Before the development of Sandbox, Domo users had to send a request for something to be built by a developer, and then wouldn't see the application or model until it was complete and ready for production. Now, however, they're able to view the asset while it's under development and work with the developers to hone it.
"Before, when you built content in a Domo environment, you were operating in a production environment," Heglar said. "We set out to build a non-production capability to democratize content creation within Domo. In the Sandbox, [non-developers] collaborate in the delivery of the experience."
And by enabling collaboration in the delivery rather than post-production, Sandbox speeds up the time it takes to ultimately complete the development process and deploy a new application or model, he continued.
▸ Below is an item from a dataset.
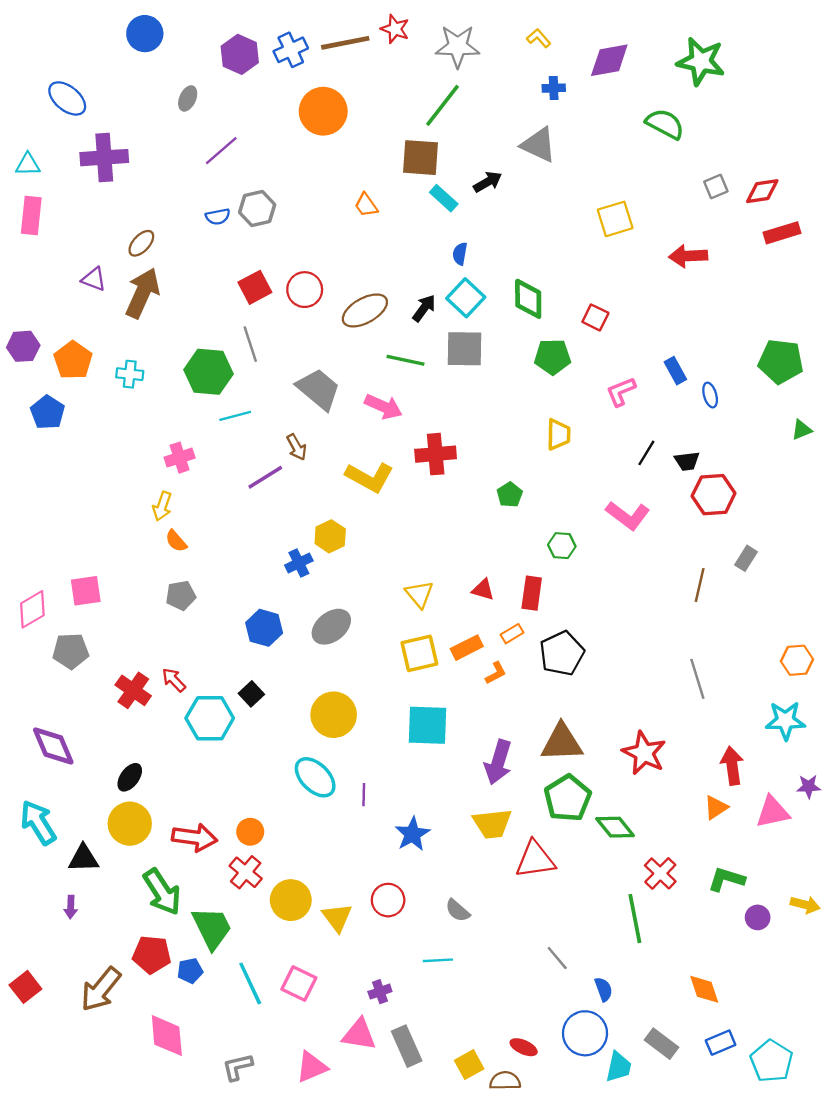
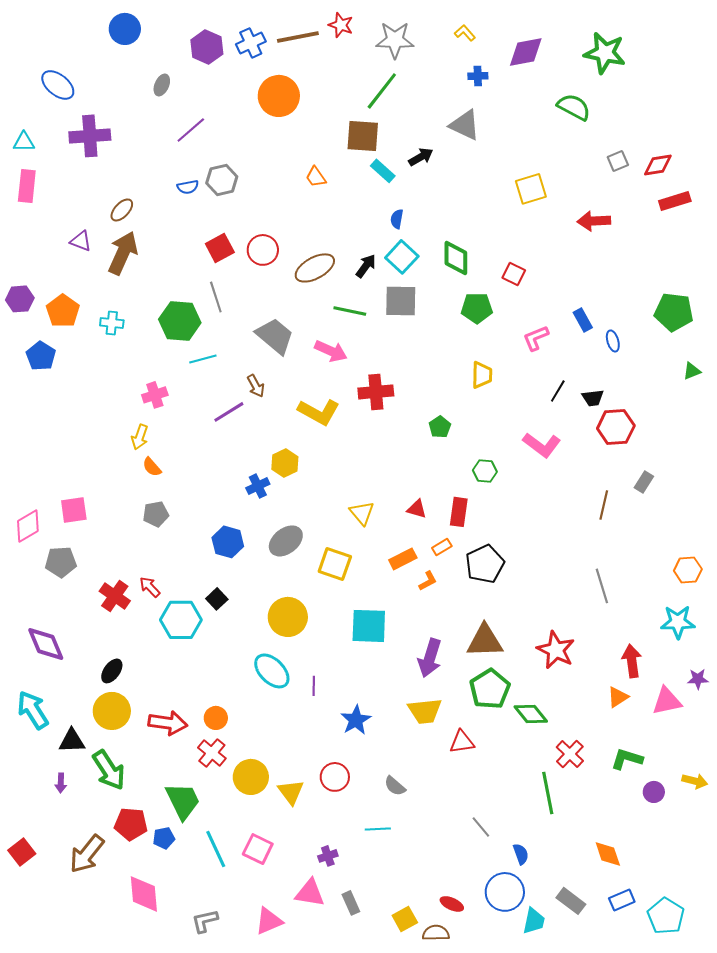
yellow square: (419, 653) -> (335, 564), moved, turned 32
red triangle: (535, 860) -> (462, 742), size x0.7
green arrow: (162, 892) -> (109, 770), moved
gray rectangle: (407, 1046) -> (351, 903), size x0.7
"In an old-school world, what if they want to change [something], what if they want the application to operate differently?" Heglar said. "In a Sandbox environment, now the business user collaborates with the delivery rather than having to do so [afterward] in a production environment."
The impetus
Motivation for the development of Sandbox, meanwhile, came from customers, according to Heglar.
In fact, most of what Domo has added to its platform in recent years -- most recently a focus on embedded analytics with the streamlining of Domo Everywhere -- has come at the request of customers.
The vendor, founded in 2010 and based in American Fork, Utah, is guided by founder and CEO Josh James' idea of putting data in the hands of every business user so they can do their job better. Specific ideas for development often come from users, however, Heglar said.
"Over 10 years, development has been pushed by enterprise users who predominantly are asking us to scale, to do more," he said. "Our big customers said, 'We need this to continue to push the gas pedal down.'"
Ultimately, more vendors will release capabilities similar to Sandbox, according to Menninger.
While Domo is among the first to provide an environment for the development of analytics assets in a collaborative and governed ecosystem that enables business users to be part of the process, it won't be the last.
"Every analytics vendor should be offering this type of capability," Menninger said. "Some that are more developer-oriented have relied upon leveraging GitHub and other existing developer tools for version control, but that approach is not very friendly to line-of-business personnel trying to create and deploy analytics."